▶ [TASK INPUTS]:
------
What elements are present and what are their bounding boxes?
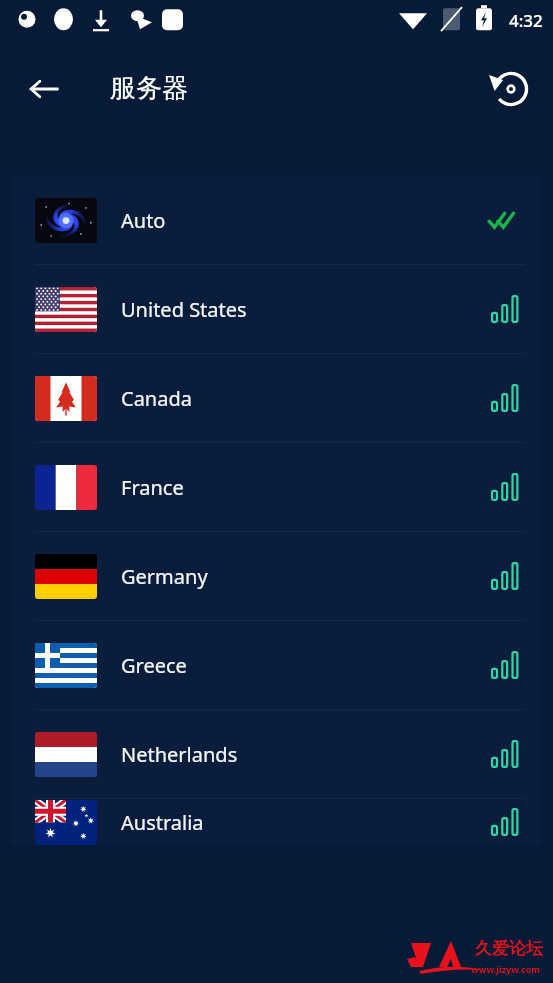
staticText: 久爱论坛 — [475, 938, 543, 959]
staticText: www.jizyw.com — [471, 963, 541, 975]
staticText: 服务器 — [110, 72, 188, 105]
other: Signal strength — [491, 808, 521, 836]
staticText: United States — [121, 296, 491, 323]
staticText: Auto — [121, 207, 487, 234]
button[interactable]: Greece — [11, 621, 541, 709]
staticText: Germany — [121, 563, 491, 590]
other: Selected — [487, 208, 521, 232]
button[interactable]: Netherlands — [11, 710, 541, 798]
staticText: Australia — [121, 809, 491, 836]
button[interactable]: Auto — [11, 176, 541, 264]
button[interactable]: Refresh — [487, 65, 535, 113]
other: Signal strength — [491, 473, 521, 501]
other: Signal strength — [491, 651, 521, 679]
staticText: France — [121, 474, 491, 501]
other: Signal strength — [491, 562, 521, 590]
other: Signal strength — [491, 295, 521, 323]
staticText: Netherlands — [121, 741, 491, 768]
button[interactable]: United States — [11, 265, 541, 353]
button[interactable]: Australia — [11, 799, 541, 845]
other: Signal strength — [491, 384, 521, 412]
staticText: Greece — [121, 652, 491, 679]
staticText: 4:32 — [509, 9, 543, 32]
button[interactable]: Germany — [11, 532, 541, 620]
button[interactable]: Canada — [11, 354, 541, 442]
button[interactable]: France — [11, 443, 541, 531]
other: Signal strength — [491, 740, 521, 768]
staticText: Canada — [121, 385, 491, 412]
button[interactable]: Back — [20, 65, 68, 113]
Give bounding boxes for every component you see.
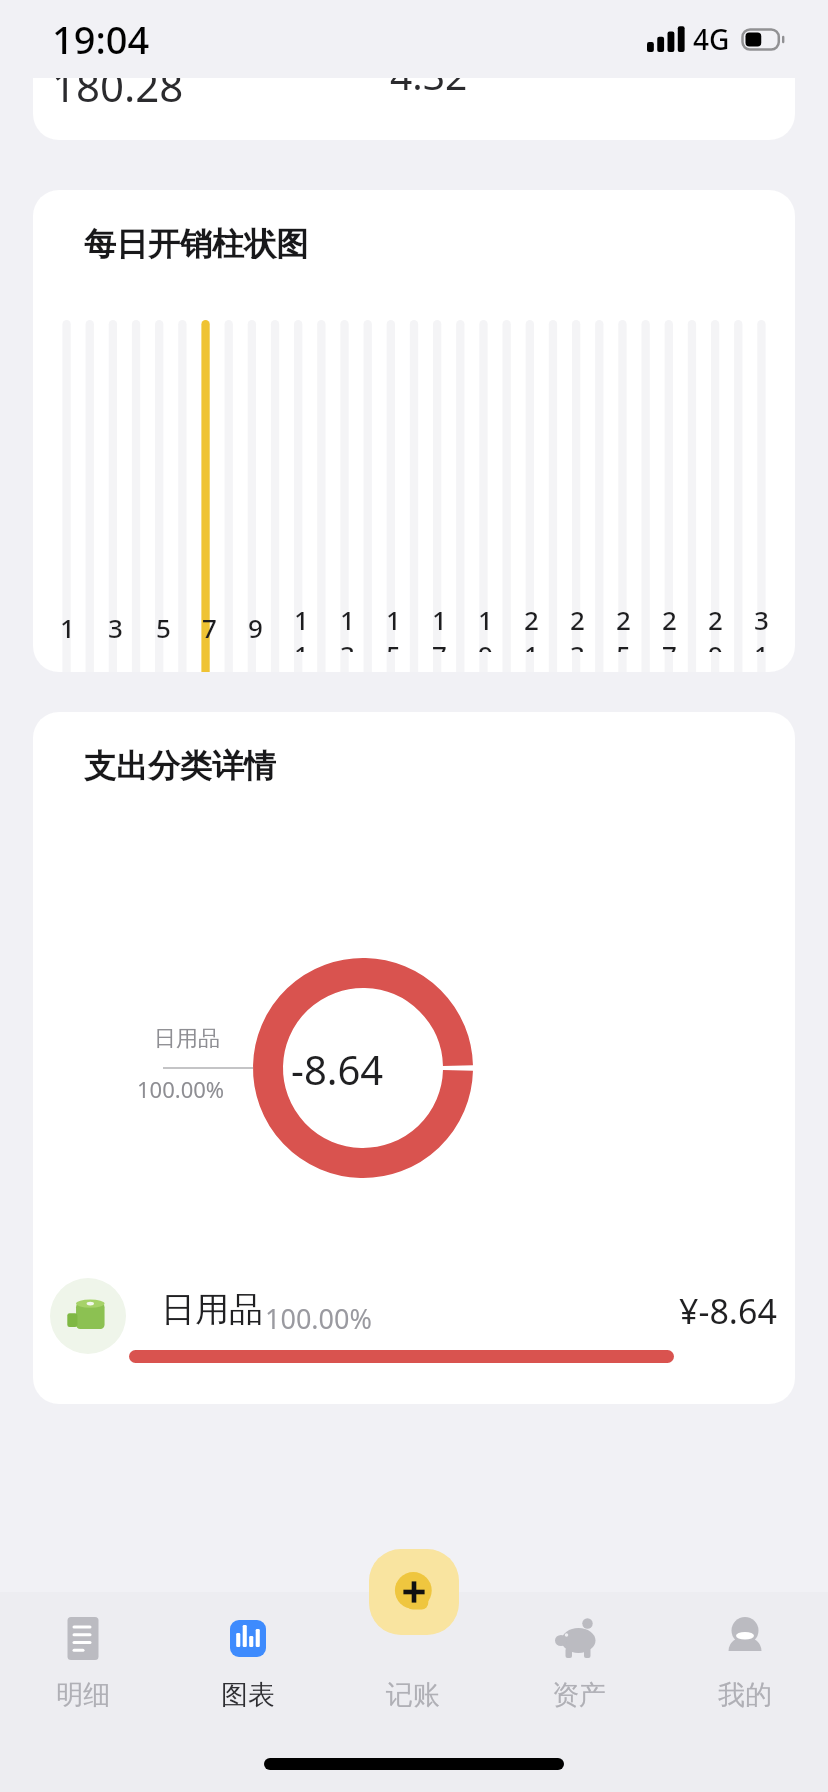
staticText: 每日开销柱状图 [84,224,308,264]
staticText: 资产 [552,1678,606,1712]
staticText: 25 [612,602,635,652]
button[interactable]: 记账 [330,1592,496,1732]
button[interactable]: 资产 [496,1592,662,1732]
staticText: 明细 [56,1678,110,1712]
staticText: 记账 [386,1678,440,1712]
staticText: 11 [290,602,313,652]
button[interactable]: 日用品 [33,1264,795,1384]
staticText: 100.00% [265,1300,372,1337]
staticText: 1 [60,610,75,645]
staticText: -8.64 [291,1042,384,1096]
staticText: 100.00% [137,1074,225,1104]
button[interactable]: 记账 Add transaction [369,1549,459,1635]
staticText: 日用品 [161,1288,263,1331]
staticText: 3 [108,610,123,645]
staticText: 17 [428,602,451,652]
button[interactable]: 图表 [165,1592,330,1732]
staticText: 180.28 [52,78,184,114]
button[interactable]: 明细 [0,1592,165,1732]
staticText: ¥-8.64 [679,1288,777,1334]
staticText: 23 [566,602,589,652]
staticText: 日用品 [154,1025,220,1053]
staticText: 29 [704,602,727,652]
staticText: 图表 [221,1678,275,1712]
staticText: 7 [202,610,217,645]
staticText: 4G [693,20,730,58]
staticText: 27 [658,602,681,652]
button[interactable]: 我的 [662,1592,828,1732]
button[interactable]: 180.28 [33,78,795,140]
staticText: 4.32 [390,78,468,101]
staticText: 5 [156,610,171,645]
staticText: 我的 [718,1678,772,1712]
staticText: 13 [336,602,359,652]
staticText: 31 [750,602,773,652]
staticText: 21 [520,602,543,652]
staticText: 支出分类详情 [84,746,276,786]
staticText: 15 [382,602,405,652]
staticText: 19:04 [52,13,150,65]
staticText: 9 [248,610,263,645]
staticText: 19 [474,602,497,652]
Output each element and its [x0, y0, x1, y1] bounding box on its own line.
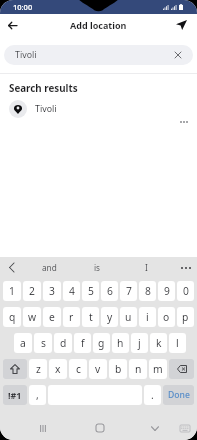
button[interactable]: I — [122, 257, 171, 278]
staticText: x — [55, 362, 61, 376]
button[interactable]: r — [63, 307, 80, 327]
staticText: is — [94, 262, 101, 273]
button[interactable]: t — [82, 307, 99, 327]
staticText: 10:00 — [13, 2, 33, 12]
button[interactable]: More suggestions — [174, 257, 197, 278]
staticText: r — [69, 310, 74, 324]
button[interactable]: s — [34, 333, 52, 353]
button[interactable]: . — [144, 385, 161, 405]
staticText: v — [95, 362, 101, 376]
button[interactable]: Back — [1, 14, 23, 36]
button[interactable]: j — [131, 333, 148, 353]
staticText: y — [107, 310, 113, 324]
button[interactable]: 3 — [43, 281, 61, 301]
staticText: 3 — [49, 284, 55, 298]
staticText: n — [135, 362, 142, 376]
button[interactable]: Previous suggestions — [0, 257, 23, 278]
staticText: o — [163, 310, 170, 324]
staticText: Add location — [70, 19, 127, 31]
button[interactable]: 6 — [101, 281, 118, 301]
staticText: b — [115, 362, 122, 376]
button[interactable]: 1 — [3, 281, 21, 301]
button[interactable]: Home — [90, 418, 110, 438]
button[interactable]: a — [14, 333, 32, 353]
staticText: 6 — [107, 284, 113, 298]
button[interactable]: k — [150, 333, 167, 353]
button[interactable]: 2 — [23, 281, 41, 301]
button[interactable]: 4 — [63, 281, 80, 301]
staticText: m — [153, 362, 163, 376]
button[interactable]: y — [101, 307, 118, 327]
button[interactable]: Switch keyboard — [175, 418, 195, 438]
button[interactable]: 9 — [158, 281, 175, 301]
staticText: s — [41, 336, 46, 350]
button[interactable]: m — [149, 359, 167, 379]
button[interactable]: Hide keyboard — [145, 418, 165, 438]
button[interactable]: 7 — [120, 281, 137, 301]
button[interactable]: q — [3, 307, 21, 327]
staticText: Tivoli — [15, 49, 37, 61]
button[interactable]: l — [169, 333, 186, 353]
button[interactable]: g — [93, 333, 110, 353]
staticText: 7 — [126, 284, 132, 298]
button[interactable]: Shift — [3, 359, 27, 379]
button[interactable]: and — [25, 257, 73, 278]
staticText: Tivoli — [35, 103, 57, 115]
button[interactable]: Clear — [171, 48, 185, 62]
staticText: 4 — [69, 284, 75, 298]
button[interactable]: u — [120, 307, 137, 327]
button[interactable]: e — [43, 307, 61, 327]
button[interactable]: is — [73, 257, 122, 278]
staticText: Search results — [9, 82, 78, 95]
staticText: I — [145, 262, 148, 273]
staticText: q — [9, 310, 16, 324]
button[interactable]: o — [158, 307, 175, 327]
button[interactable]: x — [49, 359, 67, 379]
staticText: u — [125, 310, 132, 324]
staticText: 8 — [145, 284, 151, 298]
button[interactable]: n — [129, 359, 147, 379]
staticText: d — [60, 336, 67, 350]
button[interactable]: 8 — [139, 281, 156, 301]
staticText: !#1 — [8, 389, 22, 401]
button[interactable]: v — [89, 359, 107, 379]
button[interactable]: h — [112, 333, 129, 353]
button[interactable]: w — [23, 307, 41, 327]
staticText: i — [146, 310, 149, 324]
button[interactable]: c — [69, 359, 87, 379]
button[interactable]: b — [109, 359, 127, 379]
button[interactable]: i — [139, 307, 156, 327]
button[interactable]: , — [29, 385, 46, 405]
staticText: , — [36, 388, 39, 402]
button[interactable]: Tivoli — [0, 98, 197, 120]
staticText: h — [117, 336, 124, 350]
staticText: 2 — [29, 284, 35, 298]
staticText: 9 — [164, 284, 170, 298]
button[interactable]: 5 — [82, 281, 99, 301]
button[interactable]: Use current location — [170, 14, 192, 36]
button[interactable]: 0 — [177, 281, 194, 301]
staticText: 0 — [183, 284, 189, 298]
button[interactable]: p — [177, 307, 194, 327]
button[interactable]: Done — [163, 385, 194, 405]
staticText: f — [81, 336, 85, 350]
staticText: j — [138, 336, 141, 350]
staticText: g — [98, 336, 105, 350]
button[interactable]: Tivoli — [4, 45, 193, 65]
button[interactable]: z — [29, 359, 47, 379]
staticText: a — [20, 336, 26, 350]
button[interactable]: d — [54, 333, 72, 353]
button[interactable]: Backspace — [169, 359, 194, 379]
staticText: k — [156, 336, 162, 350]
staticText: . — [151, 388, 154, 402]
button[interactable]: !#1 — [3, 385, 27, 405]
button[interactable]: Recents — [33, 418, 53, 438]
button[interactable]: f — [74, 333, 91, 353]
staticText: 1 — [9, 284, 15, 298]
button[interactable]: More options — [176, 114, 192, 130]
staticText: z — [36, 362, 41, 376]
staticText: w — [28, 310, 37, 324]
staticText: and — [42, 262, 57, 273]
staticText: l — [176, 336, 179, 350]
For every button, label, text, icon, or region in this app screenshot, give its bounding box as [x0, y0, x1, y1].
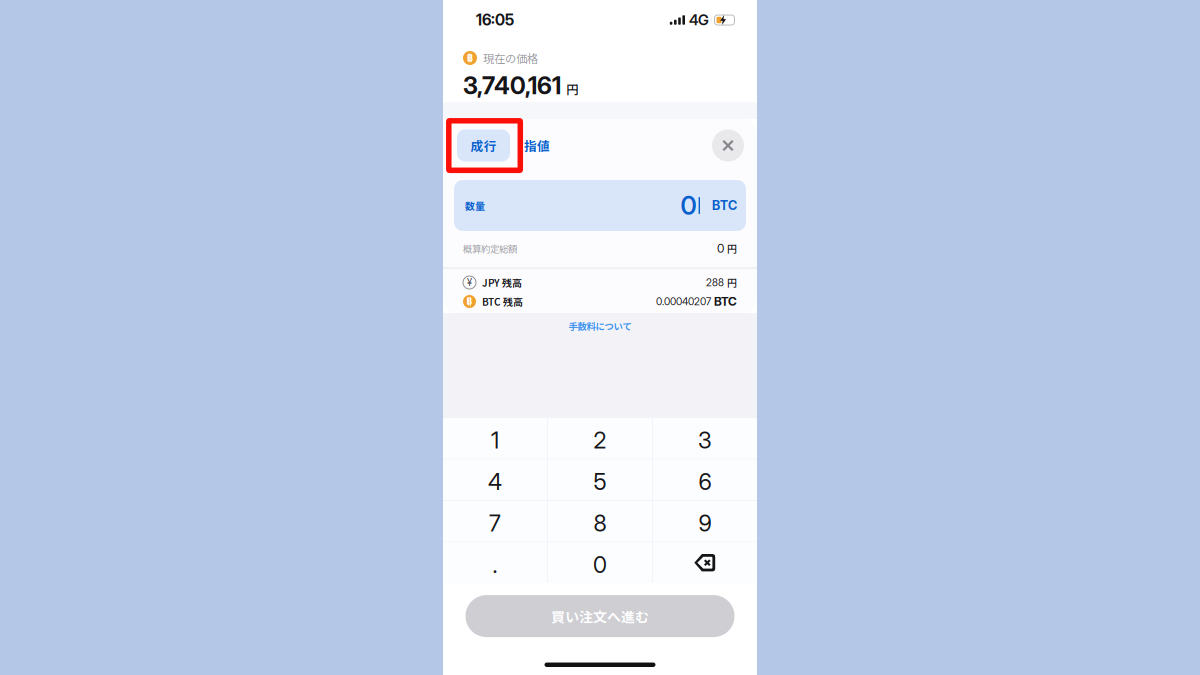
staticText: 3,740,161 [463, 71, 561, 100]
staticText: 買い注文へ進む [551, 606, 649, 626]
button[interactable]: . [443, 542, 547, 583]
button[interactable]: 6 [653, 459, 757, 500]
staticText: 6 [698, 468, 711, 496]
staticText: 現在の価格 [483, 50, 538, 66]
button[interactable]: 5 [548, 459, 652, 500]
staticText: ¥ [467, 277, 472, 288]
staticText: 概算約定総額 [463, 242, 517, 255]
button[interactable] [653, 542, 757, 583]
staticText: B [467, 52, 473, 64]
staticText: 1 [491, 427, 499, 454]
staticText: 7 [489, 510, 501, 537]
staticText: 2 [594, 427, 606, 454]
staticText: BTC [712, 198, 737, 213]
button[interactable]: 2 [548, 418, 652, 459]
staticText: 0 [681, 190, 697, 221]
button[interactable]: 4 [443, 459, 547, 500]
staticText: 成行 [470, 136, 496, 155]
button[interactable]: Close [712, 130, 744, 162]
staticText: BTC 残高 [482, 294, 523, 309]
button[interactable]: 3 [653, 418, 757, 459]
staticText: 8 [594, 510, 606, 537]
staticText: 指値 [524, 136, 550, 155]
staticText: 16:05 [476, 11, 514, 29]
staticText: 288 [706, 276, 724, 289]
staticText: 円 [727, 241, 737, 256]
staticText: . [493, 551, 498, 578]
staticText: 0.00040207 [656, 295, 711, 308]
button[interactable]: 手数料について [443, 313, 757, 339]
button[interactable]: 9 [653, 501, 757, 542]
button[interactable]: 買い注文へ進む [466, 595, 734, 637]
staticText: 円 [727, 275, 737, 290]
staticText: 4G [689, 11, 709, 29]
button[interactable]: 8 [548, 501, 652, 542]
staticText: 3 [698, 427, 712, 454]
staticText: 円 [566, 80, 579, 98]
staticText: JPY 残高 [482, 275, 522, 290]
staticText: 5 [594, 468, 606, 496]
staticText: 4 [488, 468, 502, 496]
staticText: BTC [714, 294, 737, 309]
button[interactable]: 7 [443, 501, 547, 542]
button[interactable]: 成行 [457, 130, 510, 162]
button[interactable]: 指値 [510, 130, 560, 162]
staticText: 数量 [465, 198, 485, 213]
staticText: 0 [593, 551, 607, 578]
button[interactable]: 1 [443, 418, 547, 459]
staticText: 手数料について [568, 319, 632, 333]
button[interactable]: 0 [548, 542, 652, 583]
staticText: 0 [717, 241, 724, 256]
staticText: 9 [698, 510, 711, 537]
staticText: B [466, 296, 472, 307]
------
▶ [WHAT IS REQUIRED]: Return only the number of lines in the preceding records that contain the string "Australia".

▶ [PROBLEM SOLUTION]: 2